2. Recommendations on Program Needs
a) Develop a Program to Provide National Leadership on Research
The Committee recommends that EPA provide national leadership for
research on the assessment and mitigation of environmental impacts
arising from natural hazards because the major unaddressed issues fall
within EPA's area of expertise and existing elements of EPA's research
programs are compatible with the issues that need to be addressed.
Such research would be, for example, consistent with the primary goal of
the U.S. Global Change Research Program (USGCRP), for example, is to
"determine the local, regional and national climate change and variability
in the context of other existing and potential future stresses on human
health, the environment, society and the economy." One approach would
be to expand the scope of the Global Change Research Program to
include a research program on extreme events (natural hazards).

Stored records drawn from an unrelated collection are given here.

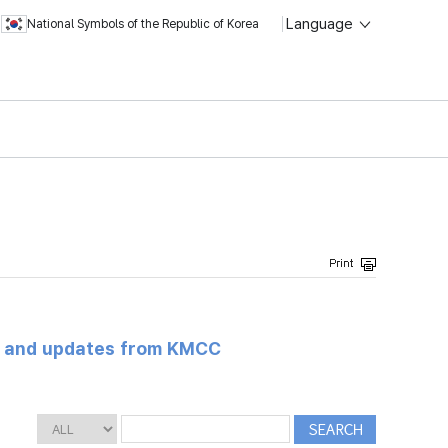
Language
National Symbols of the Republic of Korea
s and updates from KMCC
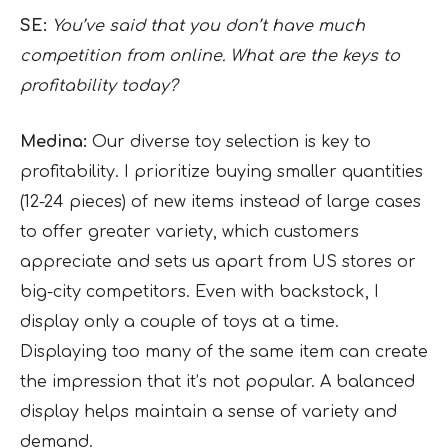
SE:
You’ve said that you don’t have much
competition from online. What are the keys to
profitability today?
Medina:
Our diverse toy selection is key to
profitability. I prioritize buying smaller quantities
(12-24 pieces) of new items instead of large cases
to offer greater variety, which customers
appreciate and sets us apart from US stores or
big-city competitors. Even with backstock, I
display only a couple of toys at a time.
Displaying too many of the same item can create
the impression that it’s not popular. A balanced
display helps maintain a sense of variety and
demand.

b) Develop Hazard Zoning Schemes in which Environmental Sensitivity is a
Key Parameter
Facility siting and structural design considerations vary with the nature of
the facility, intensity of extreme events and the vulnerabilities of the
ecosystem(s) involved. The Committee recommends EPA help public
officials and the private sector make decisions on siting and design by
developing environmental sensitivity information at various spatial scales.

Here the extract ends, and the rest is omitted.